**WHAT TO DO**
Using the records below, transcribe word for word the stretch from the line that contains "The Peter Marino" through the line that contains "in four parents planning in u", both end lines included, and nothing else.

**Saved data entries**
▽

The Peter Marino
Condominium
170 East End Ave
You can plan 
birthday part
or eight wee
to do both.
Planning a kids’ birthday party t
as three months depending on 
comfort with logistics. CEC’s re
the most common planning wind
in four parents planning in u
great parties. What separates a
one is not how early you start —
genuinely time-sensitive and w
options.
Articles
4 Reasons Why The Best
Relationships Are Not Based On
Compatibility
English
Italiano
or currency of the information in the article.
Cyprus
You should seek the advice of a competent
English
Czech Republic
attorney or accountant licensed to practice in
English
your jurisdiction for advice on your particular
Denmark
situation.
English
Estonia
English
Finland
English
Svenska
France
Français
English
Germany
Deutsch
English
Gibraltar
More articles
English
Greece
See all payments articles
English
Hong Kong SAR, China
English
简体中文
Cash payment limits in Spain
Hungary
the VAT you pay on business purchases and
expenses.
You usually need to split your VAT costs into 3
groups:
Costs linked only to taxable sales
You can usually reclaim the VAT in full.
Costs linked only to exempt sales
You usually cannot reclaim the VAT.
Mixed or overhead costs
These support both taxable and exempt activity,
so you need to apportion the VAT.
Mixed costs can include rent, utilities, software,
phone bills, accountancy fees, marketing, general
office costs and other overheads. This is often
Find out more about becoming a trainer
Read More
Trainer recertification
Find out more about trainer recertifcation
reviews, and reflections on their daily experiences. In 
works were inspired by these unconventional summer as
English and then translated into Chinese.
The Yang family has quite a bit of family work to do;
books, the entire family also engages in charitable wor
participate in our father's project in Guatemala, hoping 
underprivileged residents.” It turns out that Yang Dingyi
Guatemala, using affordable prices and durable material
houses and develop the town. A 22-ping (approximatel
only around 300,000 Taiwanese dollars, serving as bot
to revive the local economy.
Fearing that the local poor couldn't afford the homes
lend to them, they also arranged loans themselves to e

△
▽

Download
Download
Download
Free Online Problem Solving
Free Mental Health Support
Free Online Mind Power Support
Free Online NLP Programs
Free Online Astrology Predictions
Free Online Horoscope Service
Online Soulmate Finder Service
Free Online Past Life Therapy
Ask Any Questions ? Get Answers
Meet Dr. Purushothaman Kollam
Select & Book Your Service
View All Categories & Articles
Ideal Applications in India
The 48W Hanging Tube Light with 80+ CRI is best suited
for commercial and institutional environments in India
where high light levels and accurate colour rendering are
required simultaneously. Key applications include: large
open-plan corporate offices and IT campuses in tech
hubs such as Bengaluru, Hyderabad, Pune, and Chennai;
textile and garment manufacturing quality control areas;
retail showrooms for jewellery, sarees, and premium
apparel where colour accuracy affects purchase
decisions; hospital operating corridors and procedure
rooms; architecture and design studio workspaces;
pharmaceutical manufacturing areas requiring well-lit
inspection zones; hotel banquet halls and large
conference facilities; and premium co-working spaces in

△
▽

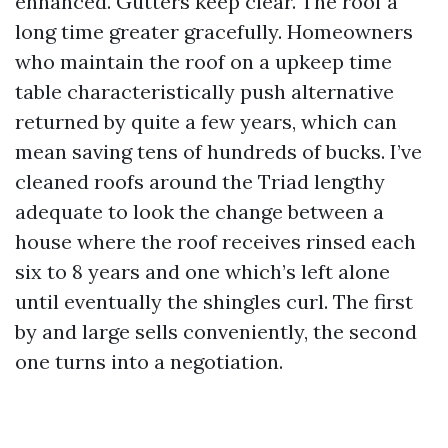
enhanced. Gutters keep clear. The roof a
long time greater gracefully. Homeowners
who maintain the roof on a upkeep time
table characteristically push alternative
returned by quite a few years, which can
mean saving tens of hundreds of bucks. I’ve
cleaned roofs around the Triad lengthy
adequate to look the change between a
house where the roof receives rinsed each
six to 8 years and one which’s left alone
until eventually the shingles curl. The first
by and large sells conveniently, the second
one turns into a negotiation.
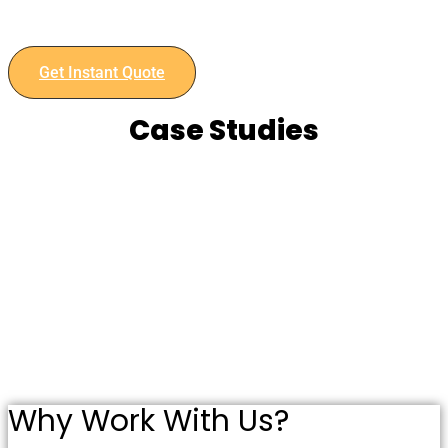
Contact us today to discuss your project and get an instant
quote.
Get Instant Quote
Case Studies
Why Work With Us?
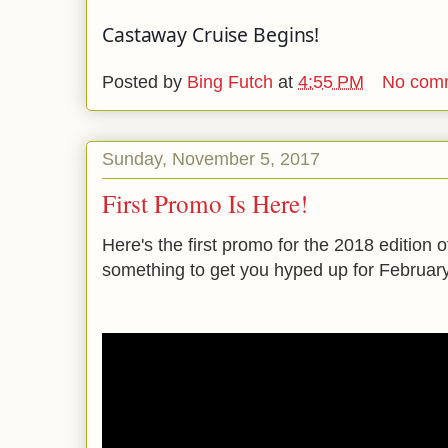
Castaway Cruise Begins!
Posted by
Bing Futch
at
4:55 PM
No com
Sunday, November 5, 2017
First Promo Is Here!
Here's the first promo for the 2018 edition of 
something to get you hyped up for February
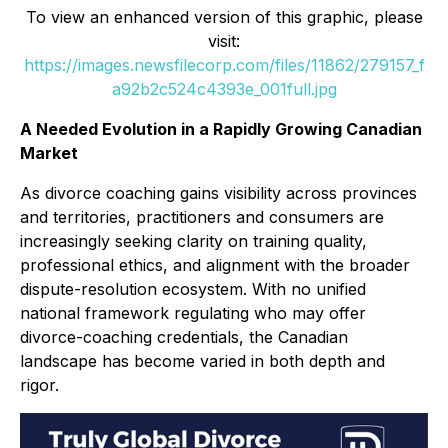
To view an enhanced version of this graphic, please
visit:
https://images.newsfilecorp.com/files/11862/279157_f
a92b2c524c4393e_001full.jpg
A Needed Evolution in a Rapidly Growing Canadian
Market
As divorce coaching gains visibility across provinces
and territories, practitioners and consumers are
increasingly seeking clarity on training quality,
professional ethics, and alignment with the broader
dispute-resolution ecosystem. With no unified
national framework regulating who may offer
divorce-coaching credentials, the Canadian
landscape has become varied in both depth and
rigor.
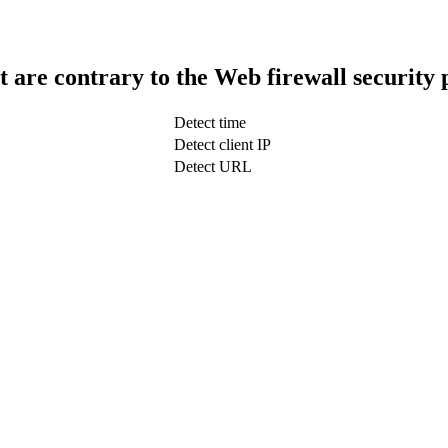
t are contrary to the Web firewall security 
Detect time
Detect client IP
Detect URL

△

**WRITTEN ANSWER**
The Peter Marino
Condominium
170 East End Ave
You can plan 
birthday part
or eight wee
to do both.
Planning a kids’ birthday party t
as three months depending on 
comfort with logistics. CEC’s re
the most common planning wind
in four parents planning in u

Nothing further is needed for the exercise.